** Opening Material for the task block **

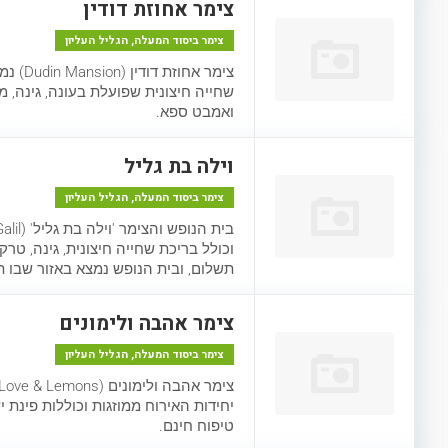
צימר אחוזת דודין
צימר ביסוד המעלה, הגליל העליון
שחייה חיצונית שפועלת בעונה, גינה, מי
ואמבט ספא.
וילה בת גליל
צימר ביסוד המעלה, הגליל העליון
וכולל בריכת שחייה חיצונית, גינה, טר
תשלום, ובית הנופש נמצא באזור שבו תוכ
צימר אהבה ולימונים
צימר ביסוד המעלה, הגליל העליון
יחידות האירוח ממוזגות וכוללות פינת 
טיפוח חינם.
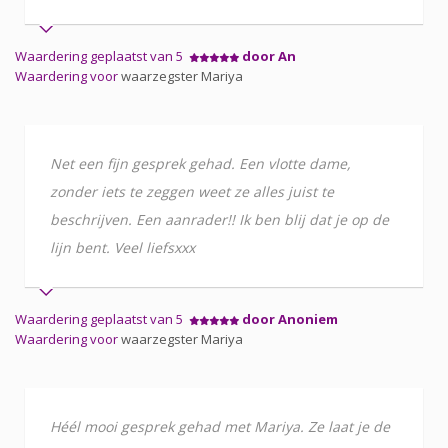
Waardering geplaatst van 5
door An
Waardering voor
waarzegster Mariya
Net een fijn gesprek gehad. Een vlotte dame,
zonder iets te zeggen weet ze alles juist te
beschrijven. Een aanrader!! Ik ben blij dat je op de
lijn bent. Veel liefsxxx
Waardering geplaatst van 5
door Anoniem
Waardering voor
waarzegster Mariya
Héél mooi gesprek gehad met Mariya. Ze laat je de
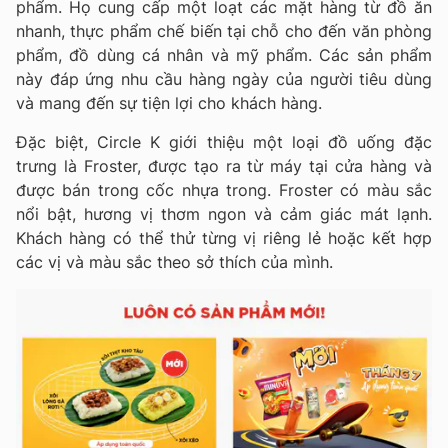
phẩm. Họ cung cấp một loạt các mặt hàng từ đồ ăn
nhanh, thực phẩm chế biến tại chỗ cho đến văn phòng
phẩm, đồ dùng cá nhân và mỹ phẩm. Các sản phẩm
này đáp ứng nhu cầu hàng ngày của người tiêu dùng
và mang đến sự tiện lợi cho khách hàng.
Đặc biệt, Circle K giới thiệu một loại đồ uống đặc
trưng là Froster, được tạo ra từ máy tại cửa hàng và
được bán trong cốc nhựa trong. Froster có màu sắc
nổi bật, hương vị thơm ngon và cảm giác mát lạnh.
Khách hàng có thể thử từng vị riêng lẻ hoặc kết hợp
các vị và màu sắc theo sở thích của mình.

** Closing Material for the task block **

Exercise: Drop every image, please, and write out the data above exactly as shown.

Response to the exercise:
צימר אחוזת דודין
צימר ביסוד המעלה, הגליל העליון
שחייה חיצונית שפועלת בעונה, גינה, מי
ואמבט ספא.
וילה בת גליל
צימר ביסוד המעלה, הגליל העליון
וכולל בריכת שחייה חיצונית, גינה, טר
תשלום, ובית הנופש נמצא באזור שבו תוכ
צימר אהבה ולימונים
צימר ביסוד המעלה, הגליל העליון
יחידות האירוח ממוזגות וכוללות פינת 
טיפוח חינם.
Waardering geplaatst van 5
door An
Waardering voor
waarzegster Mariya
Net een fijn gesprek gehad. Een vlotte dame,
zonder iets te zeggen weet ze alles juist te
beschrijven. Een aanrader!! Ik ben blij dat je op de
lijn bent. Veel liefsxxx
Waardering geplaatst van 5
door Anoniem
Waardering voor
waarzegster Mariya
Héél mooi gesprek gehad met Mariya. Ze laat je de
phẩm. Họ cung cấp một loạt các mặt hàng từ đồ ăn
nhanh, thực phẩm chế biến tại chỗ cho đến văn phòng
phẩm, đồ dùng cá nhân và mỹ phẩm. Các sản phẩm
này đáp ứng nhu cầu hàng ngày của người tiêu dùng
và mang đến sự tiện lợi cho khách hàng.
Đặc biệt, Circle K giới thiệu một loại đồ uống đặc
trưng là Froster, được tạo ra từ máy tại cửa hàng và
được bán trong cốc nhựa trong. Froster có màu sắc
nổi bật, hương vị thơm ngon và cảm giác mát lạnh.
Khách hàng có thể thử từng vị riêng lẻ hoặc kết hợp
các vị và màu sắc theo sở thích của mình.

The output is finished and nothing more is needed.